■ WORK ITEM: Which lines below contain the word "Transmission"? Copy each of them.

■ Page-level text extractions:
━━━━━━━━━━━━━━━━━━━━

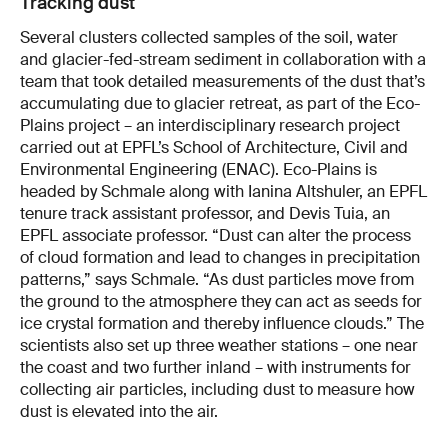
Tracking dust
Several clusters collected samples of the soil, water
and glacier-fed-stream sediment in collaboration with a
team that took detailed measurements of the dust that’s
accumulating due to glacier retreat, as part of the Eco-
Plains project – an interdisciplinary research project
carried out at EPFL’s School of Architecture, Civil and
Environmental Engineering (ENAC). Eco-Plains is
headed by Schmale along with Ianina Altshuler, an EPFL
tenure track assistant professor, and Devis Tuia, an
EPFL associate professor. “Dust can alter the process
of cloud formation and lead to changes in precipitation
patterns,” says Schmale. “As dust particles move from
the ground to the atmosphere they can act as seeds for
ice crystal formation and thereby influence clouds.” The
scientists also set up three weather stations – one near
the coast and two further inland – with instruments for
collecting air particles, including dust to measure how
dust is elevated into the air.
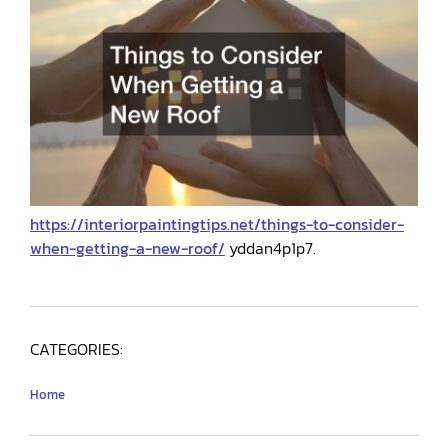
https://interiorpaintingtips.net/things-to-consider-
when-getting-a-new-roof/
yddan4p1p7.
CATEGORIES:
Home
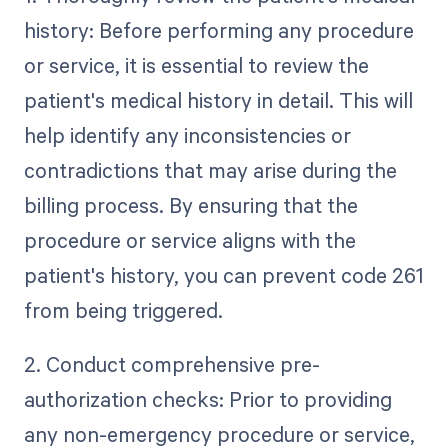
history: Before performing any procedure
or service, it is essential to review the
patient's medical history in detail. This will
help identify any inconsistencies or
contradictions that may arise during the
billing process. By ensuring that the
procedure or service aligns with the
patient's history, you can prevent code 261
from being triggered.
2. Conduct comprehensive pre-
authorization checks: Prior to providing
any non-emergency procedure or service,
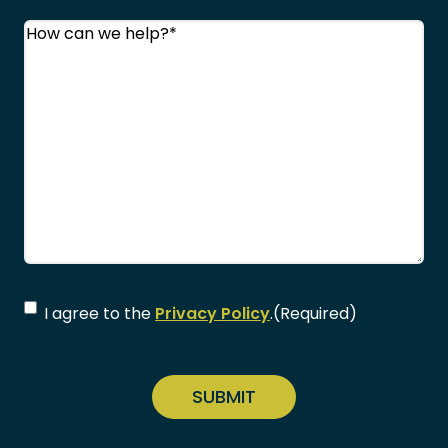
Comments
(Required)
Consent
(Required)
I agree to the
Privacy Policy
.
(Required)
CAPTCHA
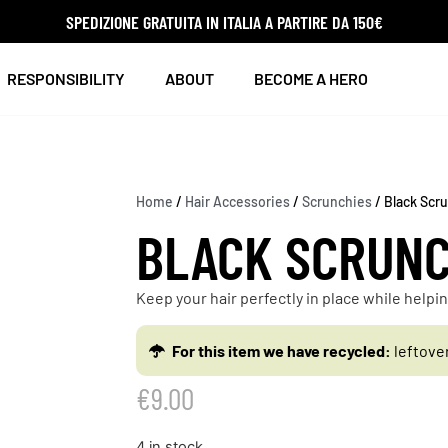
SPEDIZIONE GRATUITA IN ITALIA A PARTIRE DA 150€
RESPONSIBILITY
ABOUT
BECOME A HERO
Home
/
Hair Accessories
/
Scrunchies
/ Black Scr
BLACK SCRUNC
Keep your hair perfectly in place while help
For this item we have recycled:
leftove
€
9.00
4 in stock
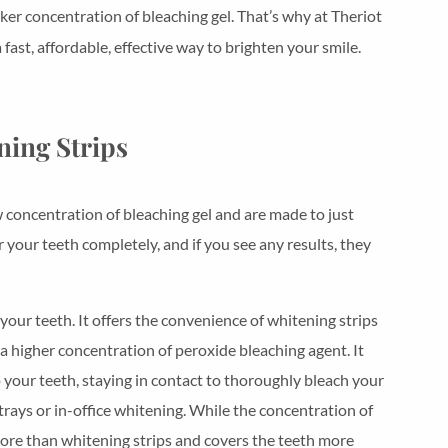
ker concentration of bleaching gel. That’s why at Theriot
st, affordable, effective way to brighten your smile.
ning Strips
 concentration of bleaching gel and are made to just
r your teeth completely, and if you see any results, they
our teeth. It offers the convenience of whitening strips
a higher concentration of peroxide bleaching agent. It
 your teeth, staying in contact to thoroughly bleach your
rays or in-office whitening. While the concentration of
s more than whitening strips and covers the teeth more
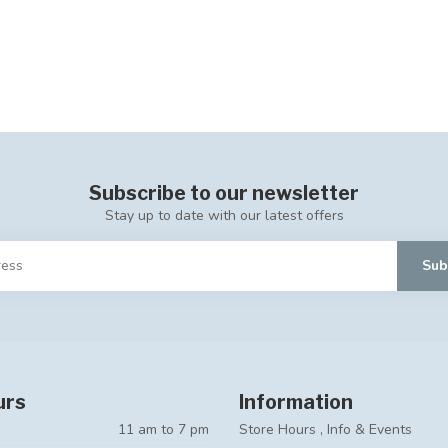
Subscribe to our newsletter
Stay up to date with our latest offers
Sub
urs
Information
11 am to 7 pm
Store Hours , Info & Events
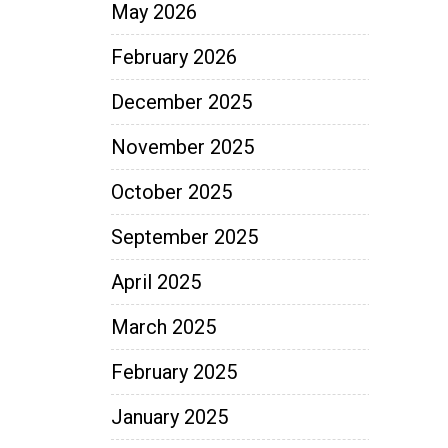
May 2026
February 2026
December 2025
November 2025
October 2025
September 2025
April 2025
March 2025
February 2025
January 2025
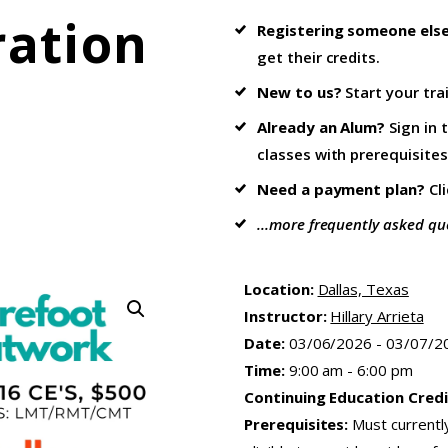
ration
Registering someone els
get their credits.
New to us?
Start your tra
Already an Alum?
Sign in 
classes with prerequisites
Need a payment plan?
Cl
...more frequently asked qu
Location:
Dallas, Texas
Instructor:
Hillary Arrieta
Date:
03/06/2026 - 03/07/2
Time:
9:00 am - 6:00 pm
Continuing Education Credi
Prerequisites:
Must currentl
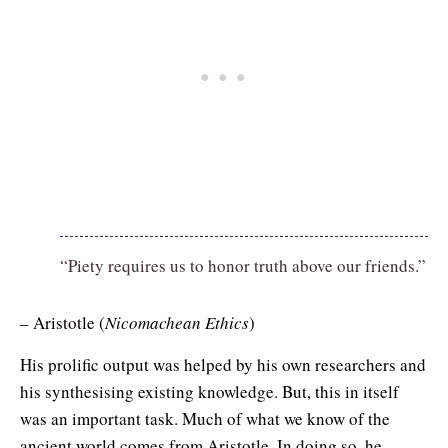
“Piety requires us to honor truth above our friends.”
– Aristotle (
Nicomachean Ethics
)
His prolific output was helped by his own researchers and
his synthesising existing knowledge. But, this in itself
was an important task. Much of what we know of the
ancient world comes from Aristotle. In doing so, he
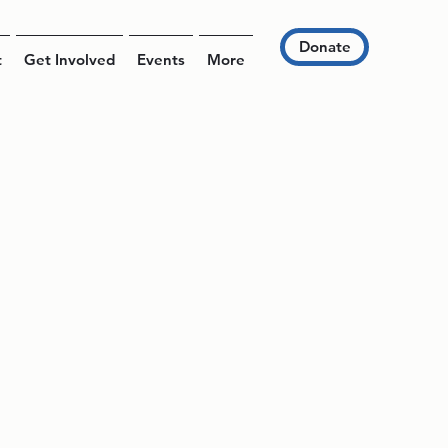
Donate
t
Get Involved
Events
More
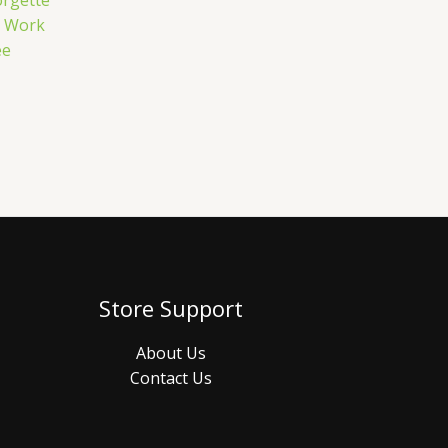
rgette
e Work
ee
Store Support
About Us
Contact Us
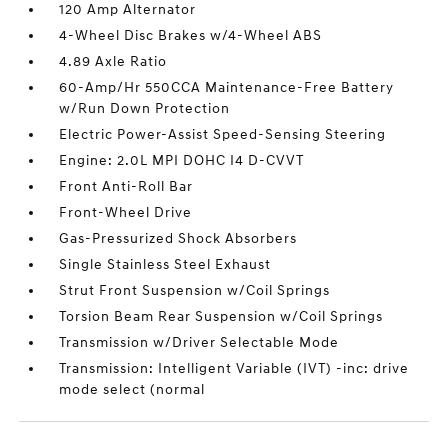
120 Amp Alternator
4-Wheel Disc Brakes w/4-Wheel ABS
4.89 Axle Ratio
60-Amp/Hr 550CCA Maintenance-Free Battery
w/Run Down Protection
Electric Power-Assist Speed-Sensing Steering
Engine: 2.0L MPI DOHC I4 D-CVVT
Front Anti-Roll Bar
Front-Wheel Drive
Gas-Pressurized Shock Absorbers
Single Stainless Steel Exhaust
Strut Front Suspension w/Coil Springs
Torsion Beam Rear Suspension w/Coil Springs
Transmission w/Driver Selectable Mode
Transmission: Intelligent Variable (IVT) -inc: drive
mode select (normal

━━━━━━━━━━━━━━━━━━━━

■ ANSWER SPACE:
Transmission w/Driver Selectable Mode
Transmission: Intelligent Variable (IVT) -inc: drive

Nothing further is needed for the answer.